Der Text bestand aus ausgeschnittenen Buchstaben und wurde aus der Sicht eines Mädchens geschrieben. Weitere anonyme Briefe folgten, aber erst zwei Jahre später kam das Kind frei.

Dass es zu einem Rückgang der Fälle kommt, hat der Kreisgeschäftsführer Olpe bereits vor einigen Tagen eingeräumt. Nach dpa-Informationen machen die internen Unterlagen der Ermittler deutlich, was das bedeutet: Nach dem ersten Schreiben teilte die Krankenkasse dem Jugendamt mit, dass die Mutter – die 2015 angeblich mit ihrer Tochter nach Italien gereist war – noch zahle Beiträge. in Deutschland. Weitere Ermittlungen des Jugendamtes, auch von Kinderärzten, ergaben nichts, weshalb der Brief offenbar ad acta gelegt wurde.

Nach bisherigen Ermittlungen folgte sechs Wochen später ein zweiter anonymer Brief, diesmal angeblich von Freunden, Bekannten und Nachbarn. Im Herbst 2021 gab es einen weiteren Bericht des Jugendamtes mit konkreten Hinweisen. Laut dpa informierte das Ordnungsamt erstmals die Polizei. Der Mitarbeiter meldete den “finsteren” Hinweis auf das festgenommene Mädchen der Polizei – und fragte, ob das Haus durchsucht werden könne. Im Gegenzug fragte die Polizei, ob das Jugendamt schon da sei. Antwort: Nein. Die Polizei forderte das Jugendamt auf, zunächst eigene Ermittlungen aufzunehmen. Danach meldete sich das Ordnungsamt – laut Polizei – nicht mehr.

Tatsächlich kamen den Akten zufolge am 15. Oktober 2021 zwei Mitarbeiter unangekündigt an der besagten Adresse vorbei. Die Großmutter und der Großvater des Mädchens, die offiziell dort wohnen, öffneten die Tür, ließen das Jugendamt jedoch nicht ein. Es gibt keine Tochter oder Enkelin. Das Personal ging wieder.

Kurz nach Weihnachten 2021 verursachte ein technischer Fehler laut Ermittlerunterlagen einen kleinen Brand im Wohnhaus. Die Großeltern standen vor der Tür, als die Retter eintrafen. Von dem Mädchen und der Mutter war nichts zu sehen. Es ist nicht klar, ob sie sich in der Räucherkammer versteckt hielten.

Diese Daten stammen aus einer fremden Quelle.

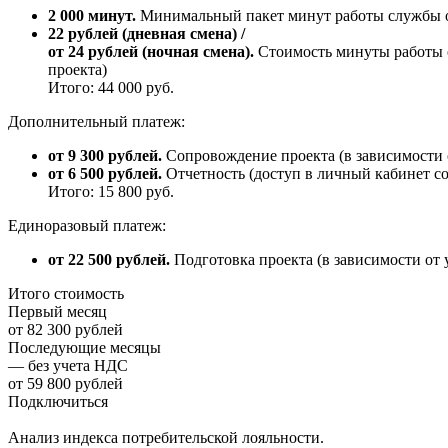
2 000 минут.
Минимальный пакет минут работы службы о
22 рублей (дневная смена) /
от 24 рублей (ночная смена).
Стоимость минуты работы о
проекта)
Итого: 44 000 руб.
Дополнительный платеж:
от 9 300 рублей.
Сопровождение проекта (в зависимости 
от 6 500 рублей.
Отчетность (доступ в личный кабинет со 
Итого: 15 800 руб.
Единоразовый платеж:
от 22 500 рублей.
Подготовка проекта (в зависимости от 
Итого стоимость
Первый месяц
от 82 300 рублей
Последующие месяцы
— без учета НДС
от 59 800 рублей
Подключиться
Анализ индекса потребительской лояльности.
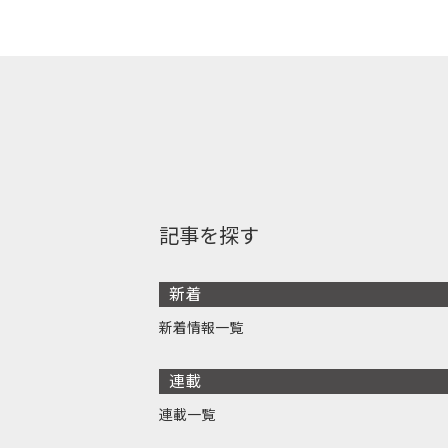
記事を探す
新着
新着情報一覧
連載
連載一覧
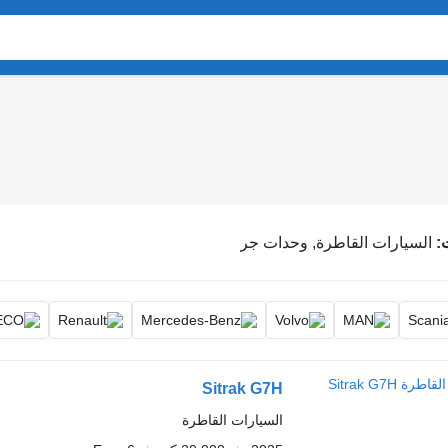
السيارات القاطرة, وحدات جر
Sitrak G7H
السيارات القاطرة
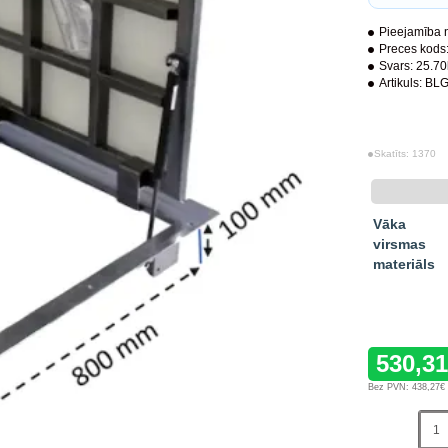
Pieejamība n
Preces kods
Svars:
25.70
Artikuls:
BLG
Skatīts: 1370
Vāka
virsmas
materiāls
530,3
Bez PVN: 438,27€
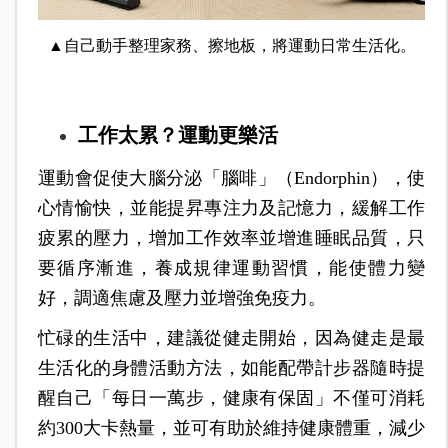
▲自己動手整理家務、擦地板，將運動日常生活化。
工作太累？運動更樂活
運動會促使大腦分泌「腦啡」（Endorphin），使
心情愉快，並能提昇專注力及記憶力，緩解工作
疲累的壓力，增加工作效率並增進睡眠品質，只
要循序漸進，養成規律運動習慣，能使體力變
好，調適焦慮及壓力並增強免疫力。
忙碌的生活中，建議從健走開始，因為健走是最
生活化的身體活動方法，如能配帶計步器隨時提
醒自己「每日一萬步，健康有保固」不僅可消耗
約300大卡熱量，並可有助於維持健康體重，減少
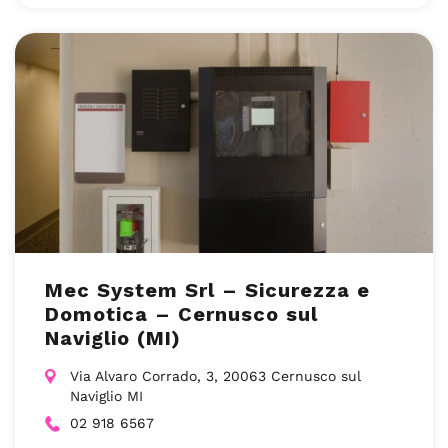
Mec System Srl – Sicurezza e
Domotica – Cernusco sul
Naviglio (MI)
Via Alvaro Corrado, 3, 20063 Cernusco sul
Naviglio MI
02 918 6567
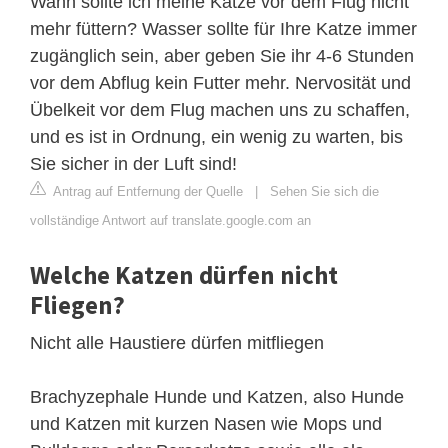
Wann sollte ich meine Katze vor dem Flug nicht
mehr füttern? Wasser sollte für Ihre Katze immer
zugänglich sein, aber geben Sie ihr 4-6 Stunden
vor dem Abflug kein Futter mehr. Nervosität und
Übelkeit vor dem Flug machen uns zu schaffen,
und es ist in Ordnung, ein wenig zu warten, bis
Sie sicher in der Luft sind!
Antrag auf Entfernung der Quelle
|
Sehen Sie sich die
vollständige Antwort auf translate.google.com an
Welche Katzen dürfen nicht
Fliegen?
Nicht alle Haustiere dürfen mitfliegen
Brachyzephale Hunde und Katzen, also Hunde
und Katzen mit kurzen Nasen wie Mops und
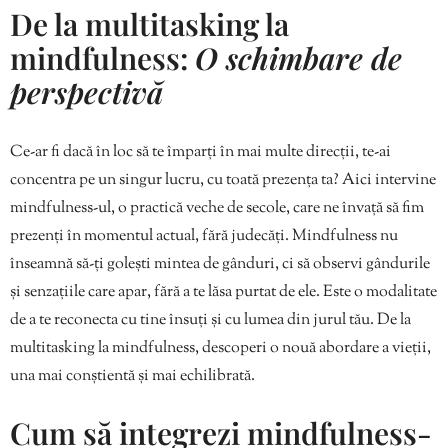
De la multitasking la
mindfulness:
O schimbare de
perspectivă
Ce-ar fi dacă în loc să te împarți în mai multe direcții, te-ai
concentra pe un singur lucru, cu toată prezența ta? Aici intervine
mindfulness-ul, o practică veche de secole, care ne învață să fim
prezenți în momentul actual, fără judecăți. Mindfulness nu
înseamnă să-ți golești mintea de gânduri, ci să observi gândurile
și senzațiile care apar, fără a te lăsa purtat de ele. Este o modalitate
de a te reconecta cu tine însuți și cu lumea din jurul tău. De la
multitasking la mindfulness, descoperi o nouă abordare a vieții,
una mai conștientă și mai echilibrată.
Cum să integrezi mindfulness-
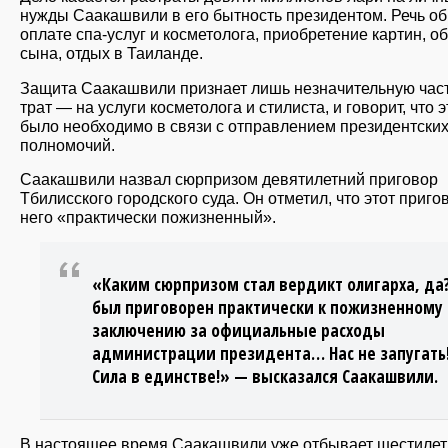
нужды Саакашвили в его бытность президентом. Речь об
оплате спа-услуг и косметолога, приобретение картин, о
сына, отдых в Таиланде.
Защита Саакашвили признает лишь незначительную част
трат — на услуги косметолога и стилиста, и говорит, что э
было необходимо в связи с отправлением президентски
полномочий.
Саакашвили назвал сюрпризом девятилетний приговор
Тбилисского городского суда. Он отметил, что этот приго
него «практически пожизненный».
«Каким сюрпризом стал вердикт олигарха, да?
был приговорен практически к пожизненному
заключению за официальные расходы
администрации президента… Нас не запугать
Сила в единстве!» — высказался Саакашвили.
В настоящее время Саакашвили уже отбывает шестиле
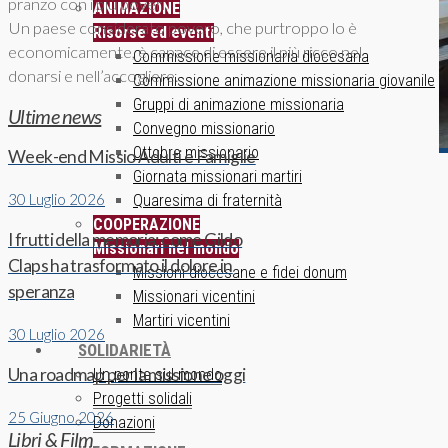
pranzo con i più poveri.
ANIMAZIONE
Un paese considerato povero, che purtroppo lo è
Risorse ed eventi
economicamente, è capace di essere il più ricco nel
Commissione missionaria diocesana
donarsi e nell’accogliere.
Commissione animazione missionaria giovanile
Gruppi di animazione missionaria
Ultime news
Convegno missionario
Ottobre missionario
Week-end Missio Adulti e Famiglie
Giornata missionari martiri
30 Luglio 2026
Quaresima di fraternità
COOPERAZIONE
I frutti della memoria: come Gildo
Missionari nel mondo
Claps ha trasformato il dolore in
Missioni diocesane e fidei donum
speranza
Missionari vicentini
Martiri vicentini
30 Luglio 2026
SOLIDARIETÀ
Una roadmap per la missione oggi
Un ponte sul mondo
Progetti solidali
25 Giugno 2026
Donazioni
Libri & Film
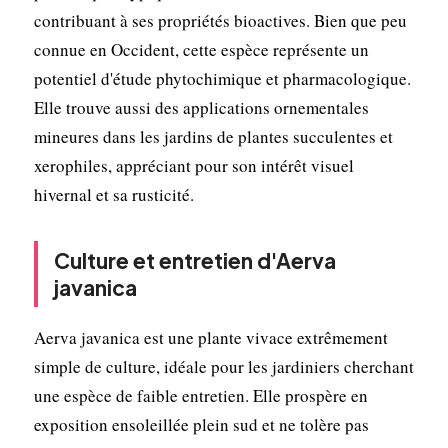
contribuant à ses propriétés bioactives. Bien que peu
connue en Occident, cette espèce représente un
potentiel d'étude phytochimique et pharmacologique.
Elle trouve aussi des applications ornementales
mineures dans les jardins de plantes succulentes et
xerophiles, appréciant pour son intérêt visuel
hivernal et sa rusticité.
Culture et entretien d'Aerva
javanica
Aerva javanica est une plante vivace extrêmement
simple de culture, idéale pour les jardiniers cherchant
une espèce de faible entretien. Elle prospère en
exposition ensoleillée plein sud et ne tolère pas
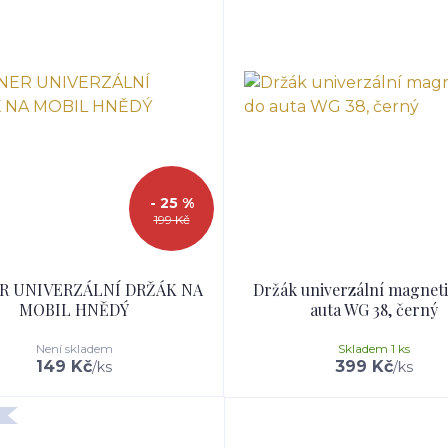
- 25 %
199 Kč
R UNIVERZÁLNÍ DRŽÁK NA
Držák univerzální magnet
MOBIL HNĚDÝ
auta WG 38, černý
Není skladem
Skladem 1 ks
149 Kč
399 Kč
/
ks
/
ks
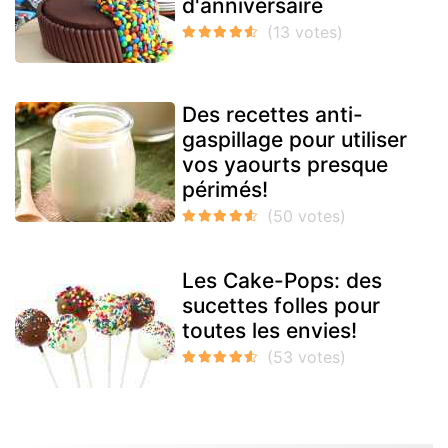
d'anniversaire
Des recettes anti-
gaspillage pour utiliser
vos yaourts presque
périmés!
Les Cake-Pops: des
sucettes folles pour
toutes les envies!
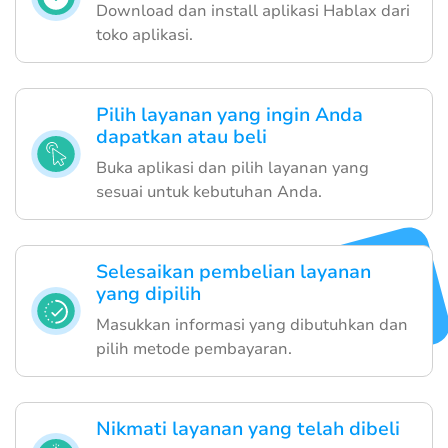
Download dan install aplikasi Hablax dari
toko aplikasi.
Pilih layanan yang ingin Anda
dapatkan atau beli
Buka aplikasi dan pilih layanan yang
sesuai untuk kebutuhan Anda.
Selesaikan pembelian layanan
yang dipilih
Masukkan informasi yang dibutuhkan dan
pilih metode pembayaran.
Nikmati layanan yang telah dibeli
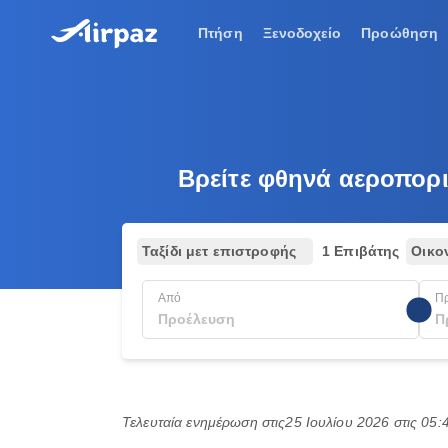
Πτήση
Ξενοδοχείο
Προώθηση
Βρείτε φθηνά αεροπορικ
Ταξίδι μετ επιστροφής
1 Επιβάτης
Οικο
Από
Π
Τελευταία ενημέρωση στις
25 Ιουλίου 2026 στις 05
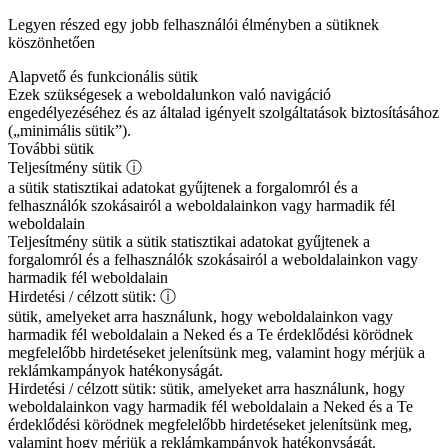
Legyen részed egy jobb felhasználói élményben a sütiknek
köszönhetően
Alapvető és funkcionális sütik
Ezek szükségesek a weboldalunkon való navigáció
engedélyezéséhez és az általad igényelt szolgáltatások biztosításához
(„minimális sütik”).
További sütik
Teljesítmény sütik
ⓘ
a sütik statisztikai adatokat gyűjtenek a forgalomról és a
felhasználók szokásairól a weboldalainkon vagy harmadik fél
weboldalain
Teljesítmény sütik
a sütik statisztikai adatokat gyűjtenek a
forgalomról és a felhasználók szokásairól a weboldalainkon vagy
harmadik fél weboldalain
Hirdetési / célzott sütik:
ⓘ
sütik, amelyeket arra használunk, hogy weboldalainkon vagy
harmadik fél weboldalain a Neked és a Te érdeklődési körödnek
megfelelőbb hirdetéseket jelenítsünk meg, valamint hogy mérjük a
reklámkampányok hatékonyságát.
Hirdetési / célzott sütik:
sütik, amelyeket arra használunk, hogy
weboldalainkon vagy harmadik fél weboldalain a Neked és a Te
érdeklődési körödnek megfelelőbb hirdetéseket jelenítsünk meg,
valamint hogy mérjük a reklámkampányok hatékonyságát.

Erst im Juni 2022, fast zwei Jahre nach dem ersten Schreiben, nahm der Fall Fahrt auf: Ein Ehepaar wandte sich an das Jugendamt, das indirekt von dem Mädchen erfuhr und konkrete Hinweise gab. In Italien fragte das Jugendamt, ob das Mädchen wirklich bei ihrer Mutter lebe. Die Antwort nach acht Wochen: Nein. Die Ermittlungen ergaben, dass sich das Jugendamt erst jetzt an die Polizei wandte. Sie rief mehrere Zeugen an, verließ die Adresse, wurde nicht eingelassen – und drang wenige Tage später mit einem Gerichtsbeschluss in das Haus ein. Das war am 23.09.

Die Achtjährige schlief mit ihrer Mutter in einem Mehrbettzimmer. Laut Ermittlern wirkte sie normal, war gut gekleidet und konnte sich gut ausdrücken. Es fiel ihm schwer, einfach die Treppe hinaufzusteigen. Ärzte untersuchten das Mädchen – alles ist in Ordnung. Nach bisherigen Angaben schätzten die Ermittler, dass der Achtjährige das Haus etwa sieben Jahre lang nicht verlassen durfte.

Nun wird gegen Mutter und Großmutter ermittelt. Doch auch das Jugendamt steht unter dem wachsamen Auge der Staatsanwaltschaft – wegen Anfangsverdachts auf Freiheitsmissbrauch und Körperverletzung bei der Dienststelle. Was bisher unbekannt war: Eine Woche nach der Entlassung des Mädchens kontaktierte die Staatsanwaltschaft das Jugendamt – und beschlagnahmte einige Akten. Mit dem Thema befasst sich an diesem Donnerstag der Innenausschuss des Düsseldorfer Landtags.